Pünktlichkeit gehört zu den Sekundärtugenden.

http://de.wikipedia.org/wiki/Sekundärtugend


----------



## Frank78

ablativ said:


> Pünktlichkeit gehört zu den *Sekundärtugenden*.
> 
> http://de.wikipedia.org/wiki/Sekundärtugend



Naja, ob man diese als sekundär bezeichnen mag sei dahin gestellt. Mit dem Kampfbegriff stellt man sich schnell in die Lafontain´sche Ecke. 

Laut Aristoteles sind lobenswerte Eigenschaften Tugenden.

Da Unpünktlichkeit tadelnswert ist, würde ich Pünktlichkeit schon schlichtweg als "Tugend" bezeichnen.

Wobei Pünktlichkeit wohl mehr der Subjektivität ausgesetzt ist als Gerechtigkeit...oder doch nicht


----------



## Hutschi

Frank78 said:


> ...
> Laut Aristoteles sind lobenswerte Eigenschaften Tugenden.
> 
> Da Unpünktlichkeit tadelnswert ist, würde ich Pünktlichkeit schon schlichtweg als "Tugend" bezeichnen.
> 
> Wobei Pünktlichkeit wohl mehr der Subjektivität ausgesetzt ist als Gerechtigkeit...oder doch nicht


 
Beachten muss man dabei, dass es unterschiedliche Traditionen in verschiedenen Ländern gibt. In manchen ist Pünktlichkeit fast eine Beleidigung. Eine Bekannte von mir, die von den Phillipinen stammt, hat je nach Kultur unterschiedliche Zeiten für die Einladungen verwendet.


----------



## Cpt.Eureka

Ich würde keine Unterscheidung zwischen Tugend, Moral, Werte und Normen machen, jedenfalls nicht was das Aufstülpen von außen angeht. Das alles sind vage Maßstäbe, die ganz wesentlich vom jeweiligen Kulturkreis und selbst innerhalb dieser vom Wandel der Zeit abhängen.  Da kommen dann auch schnell noch Begriffe wie "Schicklichkeit" oder "die guten Sitten" hinzu, nicht zu vergessen den "gesunden Menschenverstand", denn das "gehört sich einfach".

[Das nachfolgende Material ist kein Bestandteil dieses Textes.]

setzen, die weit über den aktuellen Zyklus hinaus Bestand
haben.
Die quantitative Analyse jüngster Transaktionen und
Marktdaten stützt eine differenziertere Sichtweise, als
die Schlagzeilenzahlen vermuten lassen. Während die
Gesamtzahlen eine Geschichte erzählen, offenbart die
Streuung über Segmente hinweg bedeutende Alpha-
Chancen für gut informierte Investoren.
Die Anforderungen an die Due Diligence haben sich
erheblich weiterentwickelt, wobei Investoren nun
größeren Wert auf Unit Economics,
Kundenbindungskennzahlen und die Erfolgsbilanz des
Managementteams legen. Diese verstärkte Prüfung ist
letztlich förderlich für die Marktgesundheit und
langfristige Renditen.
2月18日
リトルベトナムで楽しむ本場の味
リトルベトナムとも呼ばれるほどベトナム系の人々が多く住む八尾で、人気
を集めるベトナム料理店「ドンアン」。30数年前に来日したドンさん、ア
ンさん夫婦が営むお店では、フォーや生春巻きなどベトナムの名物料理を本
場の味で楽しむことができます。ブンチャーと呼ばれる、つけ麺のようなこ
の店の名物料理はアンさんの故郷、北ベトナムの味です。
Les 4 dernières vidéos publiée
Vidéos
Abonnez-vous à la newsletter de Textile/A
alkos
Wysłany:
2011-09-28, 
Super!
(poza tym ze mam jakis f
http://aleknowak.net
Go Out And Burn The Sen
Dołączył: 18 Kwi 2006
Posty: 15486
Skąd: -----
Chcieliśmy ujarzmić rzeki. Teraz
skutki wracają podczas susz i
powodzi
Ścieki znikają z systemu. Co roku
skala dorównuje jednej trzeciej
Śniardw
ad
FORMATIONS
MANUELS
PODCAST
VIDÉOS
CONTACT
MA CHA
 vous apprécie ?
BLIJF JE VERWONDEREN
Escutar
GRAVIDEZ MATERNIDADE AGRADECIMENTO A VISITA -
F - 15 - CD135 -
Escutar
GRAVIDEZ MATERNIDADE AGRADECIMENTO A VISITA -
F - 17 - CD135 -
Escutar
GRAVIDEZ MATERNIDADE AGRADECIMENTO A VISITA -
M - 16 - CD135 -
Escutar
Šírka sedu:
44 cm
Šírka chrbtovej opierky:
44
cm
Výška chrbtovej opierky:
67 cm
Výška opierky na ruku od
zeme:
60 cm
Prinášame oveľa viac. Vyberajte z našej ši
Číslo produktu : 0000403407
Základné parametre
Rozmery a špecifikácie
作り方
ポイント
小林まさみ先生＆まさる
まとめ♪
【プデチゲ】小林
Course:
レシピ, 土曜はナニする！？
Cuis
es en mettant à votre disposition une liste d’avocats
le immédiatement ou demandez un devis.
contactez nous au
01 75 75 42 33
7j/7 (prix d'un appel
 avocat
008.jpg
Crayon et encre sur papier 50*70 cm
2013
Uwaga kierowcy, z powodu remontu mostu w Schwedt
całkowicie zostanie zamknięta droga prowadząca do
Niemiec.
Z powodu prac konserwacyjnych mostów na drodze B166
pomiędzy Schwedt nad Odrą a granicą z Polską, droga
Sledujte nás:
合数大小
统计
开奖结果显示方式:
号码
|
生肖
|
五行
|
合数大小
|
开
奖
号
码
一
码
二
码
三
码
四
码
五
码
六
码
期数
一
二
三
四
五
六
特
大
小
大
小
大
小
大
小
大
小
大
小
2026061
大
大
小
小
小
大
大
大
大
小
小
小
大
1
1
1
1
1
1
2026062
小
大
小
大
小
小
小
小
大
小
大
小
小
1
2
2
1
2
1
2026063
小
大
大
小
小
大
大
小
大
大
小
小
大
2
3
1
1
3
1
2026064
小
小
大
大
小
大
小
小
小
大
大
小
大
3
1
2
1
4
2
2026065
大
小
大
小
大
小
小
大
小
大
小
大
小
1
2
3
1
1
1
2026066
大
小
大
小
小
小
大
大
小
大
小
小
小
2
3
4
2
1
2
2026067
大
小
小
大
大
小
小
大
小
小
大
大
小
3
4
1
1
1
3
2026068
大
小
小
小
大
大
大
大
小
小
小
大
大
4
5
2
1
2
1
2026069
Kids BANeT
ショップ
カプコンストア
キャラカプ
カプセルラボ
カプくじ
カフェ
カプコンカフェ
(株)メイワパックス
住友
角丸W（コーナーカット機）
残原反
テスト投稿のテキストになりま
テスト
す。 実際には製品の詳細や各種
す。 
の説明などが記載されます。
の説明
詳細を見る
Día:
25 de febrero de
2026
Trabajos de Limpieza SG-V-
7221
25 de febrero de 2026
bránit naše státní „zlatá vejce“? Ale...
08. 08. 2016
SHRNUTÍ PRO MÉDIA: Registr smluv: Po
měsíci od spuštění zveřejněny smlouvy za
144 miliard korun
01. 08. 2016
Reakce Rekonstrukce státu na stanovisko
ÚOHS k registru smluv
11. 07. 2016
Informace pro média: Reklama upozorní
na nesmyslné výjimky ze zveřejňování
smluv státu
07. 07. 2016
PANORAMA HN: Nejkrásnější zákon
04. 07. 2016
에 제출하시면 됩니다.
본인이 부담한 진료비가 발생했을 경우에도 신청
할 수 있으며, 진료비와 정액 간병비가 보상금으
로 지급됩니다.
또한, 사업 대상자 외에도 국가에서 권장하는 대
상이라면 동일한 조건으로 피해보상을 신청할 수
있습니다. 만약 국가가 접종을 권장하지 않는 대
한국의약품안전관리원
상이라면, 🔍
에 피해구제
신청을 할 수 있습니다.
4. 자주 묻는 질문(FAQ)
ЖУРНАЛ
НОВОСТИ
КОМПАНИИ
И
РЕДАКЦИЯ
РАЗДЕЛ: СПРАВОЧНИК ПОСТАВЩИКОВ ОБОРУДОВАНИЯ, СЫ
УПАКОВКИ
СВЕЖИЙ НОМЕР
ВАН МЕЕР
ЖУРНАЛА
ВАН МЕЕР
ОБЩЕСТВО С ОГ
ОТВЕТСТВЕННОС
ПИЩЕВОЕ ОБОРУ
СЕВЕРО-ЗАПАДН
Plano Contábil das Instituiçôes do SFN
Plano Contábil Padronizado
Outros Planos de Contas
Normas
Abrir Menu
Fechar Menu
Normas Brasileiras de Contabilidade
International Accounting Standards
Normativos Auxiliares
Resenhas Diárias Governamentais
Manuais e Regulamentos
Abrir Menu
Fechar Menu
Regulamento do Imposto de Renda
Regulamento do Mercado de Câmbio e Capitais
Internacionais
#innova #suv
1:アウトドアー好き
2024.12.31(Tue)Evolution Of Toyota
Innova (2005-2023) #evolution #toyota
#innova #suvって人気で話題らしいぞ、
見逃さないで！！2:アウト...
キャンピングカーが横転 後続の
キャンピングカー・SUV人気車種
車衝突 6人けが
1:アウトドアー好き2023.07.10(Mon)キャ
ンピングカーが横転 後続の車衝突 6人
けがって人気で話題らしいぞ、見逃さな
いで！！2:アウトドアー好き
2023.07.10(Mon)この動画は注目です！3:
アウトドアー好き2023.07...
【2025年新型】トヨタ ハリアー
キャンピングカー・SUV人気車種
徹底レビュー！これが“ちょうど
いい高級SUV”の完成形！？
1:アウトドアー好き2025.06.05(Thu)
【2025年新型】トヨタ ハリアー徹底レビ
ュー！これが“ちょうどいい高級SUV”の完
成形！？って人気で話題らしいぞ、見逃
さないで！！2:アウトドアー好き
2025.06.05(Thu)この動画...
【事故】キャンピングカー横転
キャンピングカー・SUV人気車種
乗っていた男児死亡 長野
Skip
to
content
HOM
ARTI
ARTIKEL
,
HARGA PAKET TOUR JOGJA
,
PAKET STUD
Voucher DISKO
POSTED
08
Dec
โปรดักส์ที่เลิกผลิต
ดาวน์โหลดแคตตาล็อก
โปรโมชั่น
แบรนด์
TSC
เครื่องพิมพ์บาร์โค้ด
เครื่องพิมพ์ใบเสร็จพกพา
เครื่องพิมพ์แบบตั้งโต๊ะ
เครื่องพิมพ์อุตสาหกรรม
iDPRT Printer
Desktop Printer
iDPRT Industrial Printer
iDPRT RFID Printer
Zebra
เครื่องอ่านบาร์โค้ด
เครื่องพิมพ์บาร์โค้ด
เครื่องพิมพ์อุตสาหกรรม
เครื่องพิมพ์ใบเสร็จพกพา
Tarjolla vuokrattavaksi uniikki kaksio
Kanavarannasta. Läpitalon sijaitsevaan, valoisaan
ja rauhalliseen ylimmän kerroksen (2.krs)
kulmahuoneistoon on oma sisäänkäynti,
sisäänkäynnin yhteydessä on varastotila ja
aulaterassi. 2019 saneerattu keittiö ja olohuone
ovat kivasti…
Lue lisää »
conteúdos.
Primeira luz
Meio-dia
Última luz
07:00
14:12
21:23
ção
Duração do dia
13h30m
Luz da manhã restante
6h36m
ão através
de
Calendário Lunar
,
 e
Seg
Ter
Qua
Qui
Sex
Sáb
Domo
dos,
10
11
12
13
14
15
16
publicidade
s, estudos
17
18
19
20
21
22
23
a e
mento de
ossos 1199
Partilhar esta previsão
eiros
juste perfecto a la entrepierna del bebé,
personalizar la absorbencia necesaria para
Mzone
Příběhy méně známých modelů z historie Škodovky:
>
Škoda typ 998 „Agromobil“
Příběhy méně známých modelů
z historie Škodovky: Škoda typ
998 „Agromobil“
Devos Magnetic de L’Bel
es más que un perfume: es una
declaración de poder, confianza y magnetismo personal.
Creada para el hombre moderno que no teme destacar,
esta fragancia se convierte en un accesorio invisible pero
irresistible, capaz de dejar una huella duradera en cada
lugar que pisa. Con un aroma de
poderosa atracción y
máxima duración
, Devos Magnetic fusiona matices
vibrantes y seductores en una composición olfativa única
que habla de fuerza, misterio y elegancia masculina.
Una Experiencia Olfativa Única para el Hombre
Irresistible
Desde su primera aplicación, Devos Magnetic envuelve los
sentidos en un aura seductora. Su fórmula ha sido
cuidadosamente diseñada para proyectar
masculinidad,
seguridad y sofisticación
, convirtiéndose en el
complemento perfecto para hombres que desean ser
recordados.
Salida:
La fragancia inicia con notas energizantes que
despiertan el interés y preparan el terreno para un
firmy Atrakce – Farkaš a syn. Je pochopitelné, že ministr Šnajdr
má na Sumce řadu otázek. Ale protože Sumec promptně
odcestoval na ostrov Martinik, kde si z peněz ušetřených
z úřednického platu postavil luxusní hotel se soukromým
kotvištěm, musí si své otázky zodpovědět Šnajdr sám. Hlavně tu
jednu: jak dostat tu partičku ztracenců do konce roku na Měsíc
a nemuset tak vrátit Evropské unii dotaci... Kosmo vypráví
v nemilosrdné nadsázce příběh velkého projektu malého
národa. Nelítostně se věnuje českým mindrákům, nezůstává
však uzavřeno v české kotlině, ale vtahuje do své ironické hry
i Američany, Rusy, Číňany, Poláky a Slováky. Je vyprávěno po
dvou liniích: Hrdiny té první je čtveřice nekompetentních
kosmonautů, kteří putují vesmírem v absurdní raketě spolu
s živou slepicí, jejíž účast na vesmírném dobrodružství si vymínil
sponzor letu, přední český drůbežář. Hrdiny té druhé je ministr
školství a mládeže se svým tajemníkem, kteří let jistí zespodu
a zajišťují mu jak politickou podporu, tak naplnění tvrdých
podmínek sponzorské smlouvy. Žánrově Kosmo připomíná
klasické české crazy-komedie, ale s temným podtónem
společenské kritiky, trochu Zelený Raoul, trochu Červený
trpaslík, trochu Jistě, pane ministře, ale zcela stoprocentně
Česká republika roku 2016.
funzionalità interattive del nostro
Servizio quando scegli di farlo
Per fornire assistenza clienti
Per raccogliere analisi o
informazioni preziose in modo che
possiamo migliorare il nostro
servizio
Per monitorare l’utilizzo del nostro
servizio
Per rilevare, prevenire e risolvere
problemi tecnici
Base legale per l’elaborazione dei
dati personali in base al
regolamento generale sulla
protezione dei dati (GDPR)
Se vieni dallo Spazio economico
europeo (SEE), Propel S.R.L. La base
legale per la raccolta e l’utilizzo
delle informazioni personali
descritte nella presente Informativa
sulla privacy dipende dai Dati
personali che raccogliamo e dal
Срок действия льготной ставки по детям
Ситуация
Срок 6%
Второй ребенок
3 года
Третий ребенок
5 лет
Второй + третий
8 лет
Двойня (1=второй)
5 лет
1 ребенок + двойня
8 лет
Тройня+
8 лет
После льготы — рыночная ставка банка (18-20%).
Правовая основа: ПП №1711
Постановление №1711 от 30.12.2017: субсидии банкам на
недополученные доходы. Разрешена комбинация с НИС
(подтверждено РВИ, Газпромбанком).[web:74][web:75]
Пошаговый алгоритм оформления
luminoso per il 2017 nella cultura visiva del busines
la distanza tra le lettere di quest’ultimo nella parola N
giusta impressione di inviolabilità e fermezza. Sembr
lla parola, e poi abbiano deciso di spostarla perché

Unter all diesen Dingen verstehen Menschen auf der ganzen Welt grunsätzlich so ziemlich das gleiche, inhaltlich unterscheiden sie sich aber gewaltig.

Schließlich heißt es nicht umsonst, andere Länder, andere Sitten.

Zum Thema: Unter "tüchtig" würde ich heute grundsätzlich "arbeitssam" oder "strebsam" verstehen. Allerdings soll es auch Menschen geben, die "tüchtig reinhauen", meine Waage ist der Meinung, ich gehöre auch zu denen.


----------



## ThomasK

Vielleicht darf ich nochmal meine originelle Frage wiederholen, aber anders ;-): sind die Kriterien die gelten für die Beurteilung von Mensch (ob sie tüchtig sind) ziemlich objektiv und akzeptiert, und nicht etwa die traditionellen Kriterien, die von neuen Chefs nicht mehr anerkannt werden?


----------



## Cpt.Eureka

Ich würde ja sagen, dass in diesem Zusammenhang "tüchtig" mehr oder weniger von "fleißig" abgelöst wurde.


----------



## Hutschi

"Fleißig" reicht aber nicht aus. "Tüchtig" ist ungefähr "fleißig" plus "fähig".


----------



## mannibreuckmann

ThomasK said:


> Vielleicht darf ich nochmal meine originelle Frage wiederholen, aber anders ;-): sind die Kriterien die gelten für die Beurteilung von Mensch (ob sie tüchtig sind) ziemlich objektiv und akzeptiert, und nicht etwa die traditionellen Kriterien, die von neuen Chefs nicht mehr anerkannt werden?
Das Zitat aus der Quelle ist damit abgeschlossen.